There is nothing worse

Hey there blogeratti,

I know a lot of you are mummies, and you may just know what I'm talking about. If you break out in a cold sweat and quake at the mention of the words "newborn", "sleep deprivation", "reflux" or "colic", this one's for you. And, of course, me.

There is nothing harder, in my humble opinion, then being a new mum coping with an unsettled baby and the dreaded effects of chronic sleep deprivation. There is something soul destroying about sleeping only in hour long stretches at a time, every muscle, every cell, every pore aching with exhaustion.

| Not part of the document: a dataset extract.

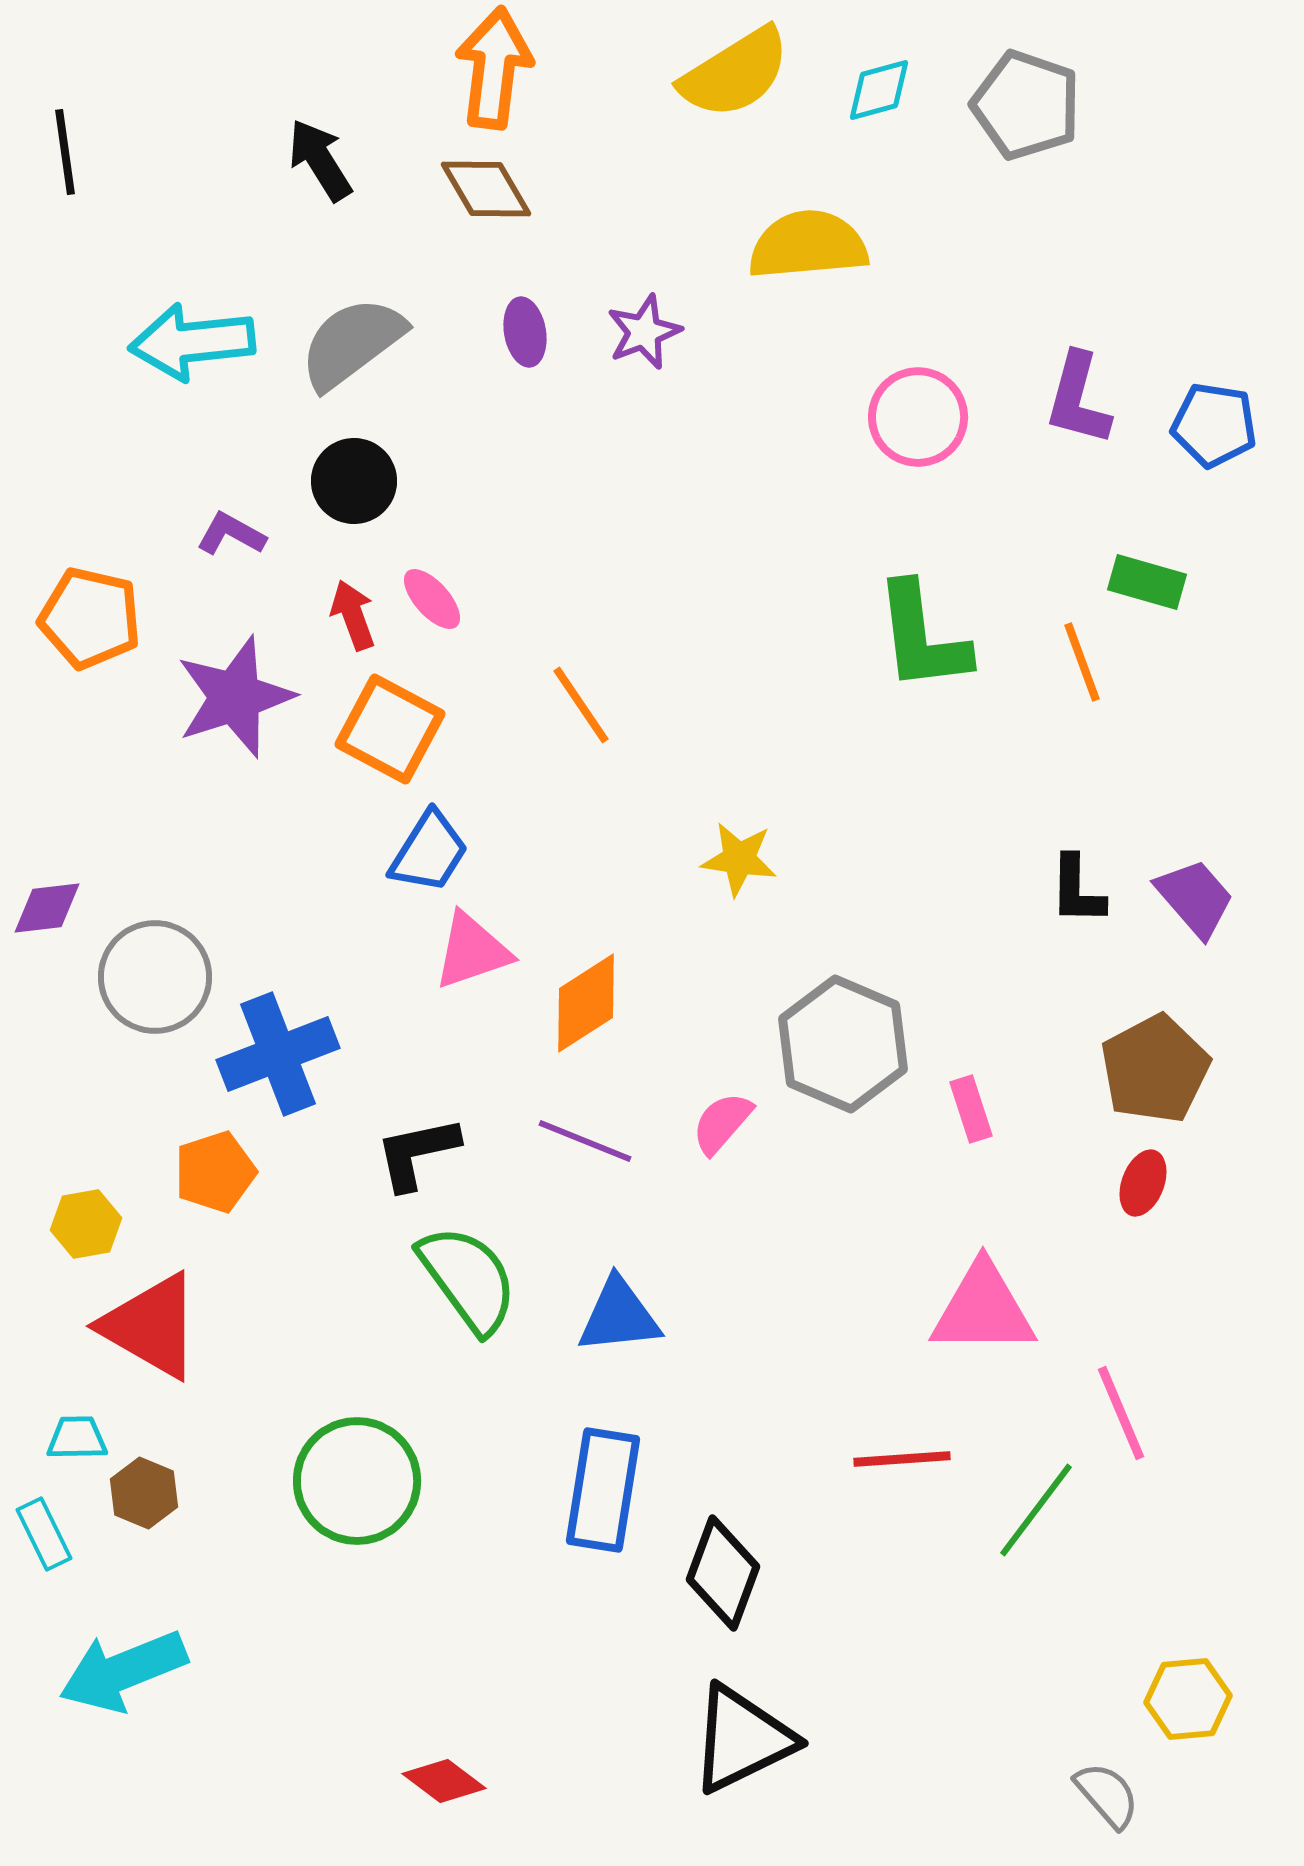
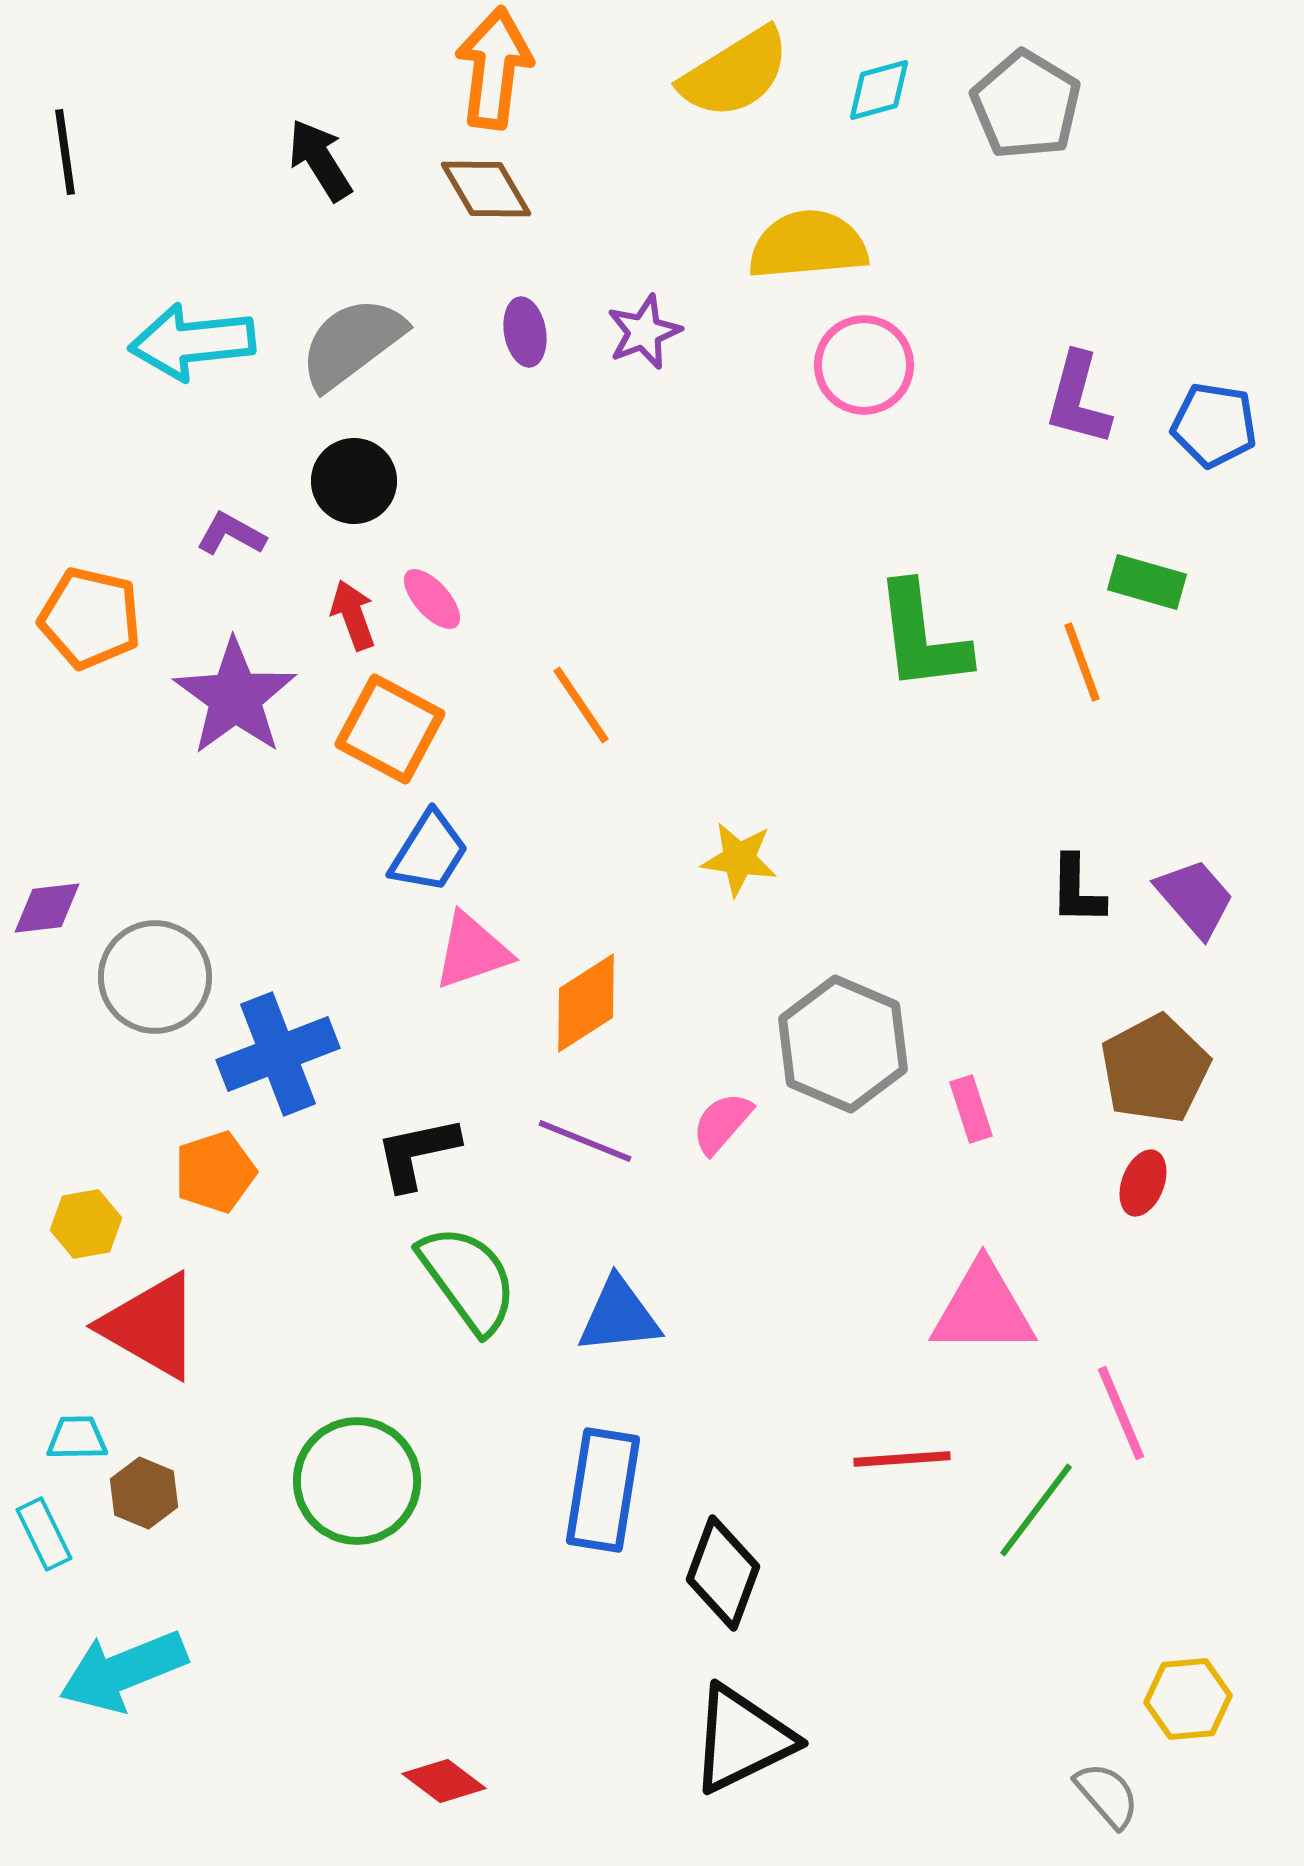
gray pentagon at (1026, 105): rotated 12 degrees clockwise
pink circle at (918, 417): moved 54 px left, 52 px up
purple star at (235, 697): rotated 18 degrees counterclockwise
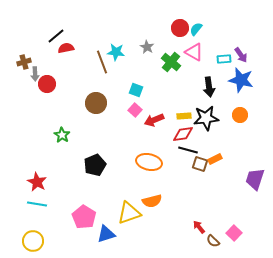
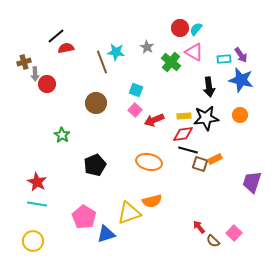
purple trapezoid at (255, 179): moved 3 px left, 3 px down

Believe me, I know. My lovely little Chop was awake every hour and a half, for the first six months of his life, right through the night, and only cat napped for half hour stretches during the day.

I have never been so exhausted.

I would cry at the very thought of sleep.

Nothing helped. My exhaustion and total overwhelmed-ness led to severe PND. I was so tired, I was hallucinating.

My heart swelled with anxiety and love and desperation every time I looked at my baby boy.

And my husband tried to reach me through the fog.

Sleep deprivation, post-natal depression, they are terrible things. But was it worth it in the end?

Eventually, yeah, I'd say it was. But it was a long, long, road to here.